The image shows a woman taking a selfie in what appears to be a café or restaurant. The image is blurry, but it seems to be an outdoor café with cars in the background. The woman is wearing a red jacket and a beige hat and is holding a phone or tablet in her hand. The image is of poor quality, but it appears to be a woman taking a selfie.


#### Image captioning - streaming

In [5]:
stream = ollama.chat(
    model='llama3.2-vision',
    messages=[{
        'role': 'user',
        'content': 'Can you write a caption for this image?',
        'images': ['images/selfie.jpg']
    }],
    stream=True,
)

for chunk in stream:
    print(chunk['message']['content'], end='', flush=True)
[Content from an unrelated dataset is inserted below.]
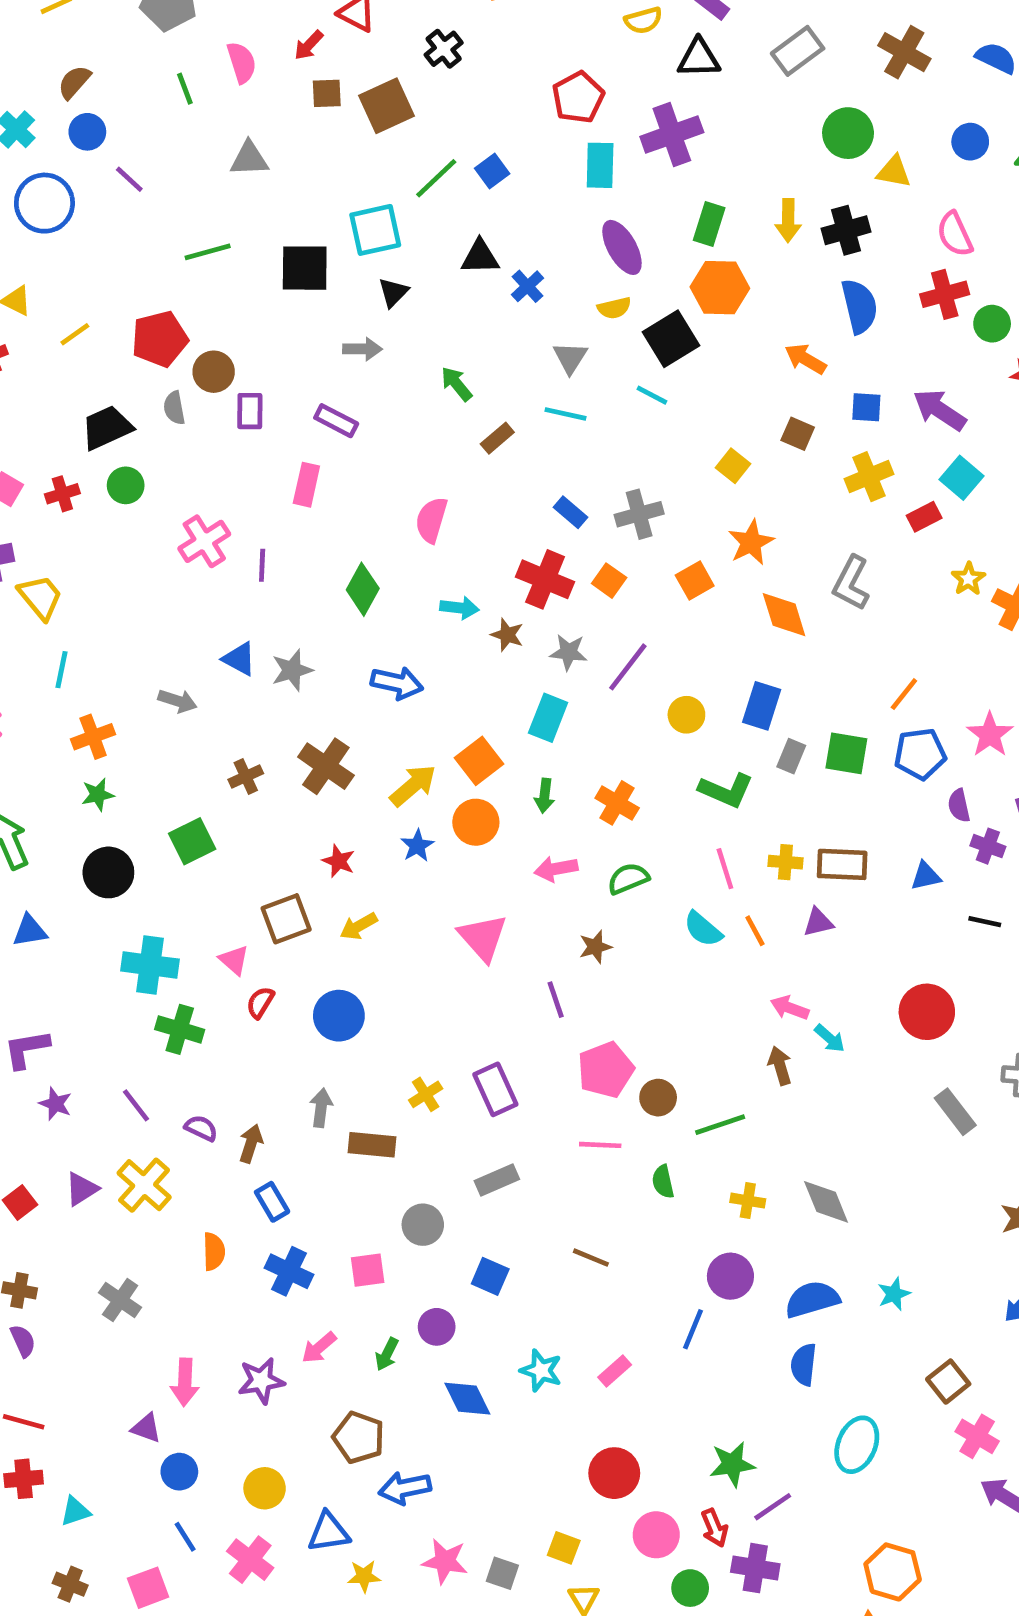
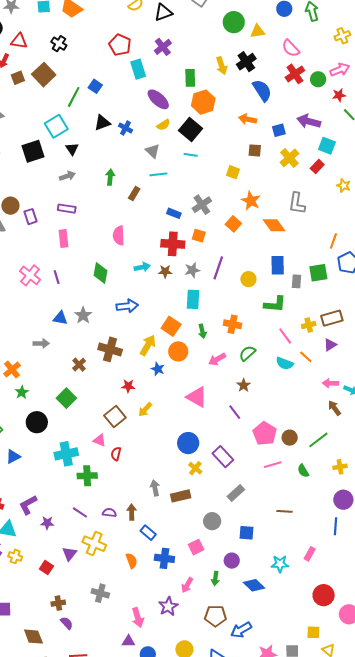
purple cross: (672, 134) -> (163, 47), size x0.7
green arrow: (457, 384) -> (110, 177), turned 63
blue circle: (339, 1016) -> (188, 443), moved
The image shows a woman sitting at a table, taking a selfie with her phone. The image is likely used to promote the Shutterstock website, as it features a watermark with the company's name and URL.

* A woman is sitting at a table:
	+ She is wearing a red jacket and a white hat.
	+ Her left arm is raised, holding a phone to take a selfie.
	+ Her right arm is resting on the table, with a coffee cup and a book on it.
* The woman is holding a phone to take a selfie:
	+ The phone is held in her left hand, with her thumb on the screen.
	+ The camera is angled to capture her face and the surrounding environment.
* There is a coffee cup and a book on the table:
	+ The coffee cup is white and has a lid on it.
	+ The book is lying flat on the table, with its cover facing up.
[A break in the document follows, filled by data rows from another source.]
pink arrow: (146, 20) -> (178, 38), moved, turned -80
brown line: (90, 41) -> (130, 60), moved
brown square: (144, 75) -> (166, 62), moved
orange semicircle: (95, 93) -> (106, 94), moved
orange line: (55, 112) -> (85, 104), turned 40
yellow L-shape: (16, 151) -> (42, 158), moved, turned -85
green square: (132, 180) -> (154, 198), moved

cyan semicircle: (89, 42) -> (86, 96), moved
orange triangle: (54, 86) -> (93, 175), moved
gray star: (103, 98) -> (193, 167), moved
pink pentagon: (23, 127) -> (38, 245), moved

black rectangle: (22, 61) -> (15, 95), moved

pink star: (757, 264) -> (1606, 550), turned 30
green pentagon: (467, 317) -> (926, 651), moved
Overall, the image suggests that the woman is taking a break from her daily activities to enjoy a coffee and read a book. The presence of the phone and the woman's pose suggest that she is also capturing the moment to shar

#### Explaining memes

In [6]:
stream = ollama.chat(
    model='llama3.2-vision',
    messages=[{
        'role': 'user',
        'content': 'Can you explain this meme to me?',
        'images': ['images/ai-meme.jpeg']
    }],
    stream=True,
)

for chunk in stream:
    print(chunk['message']['content'], end='', flush=True)

The meme features a still from the animated television series SpongeBob SquarePants, depicting Patrick Star, a character known for his laziness and lack of intelligence, attempting to build a bench. The image is captioned "Trying to build with AI today..." and features various AI logos scattered throughout the scene.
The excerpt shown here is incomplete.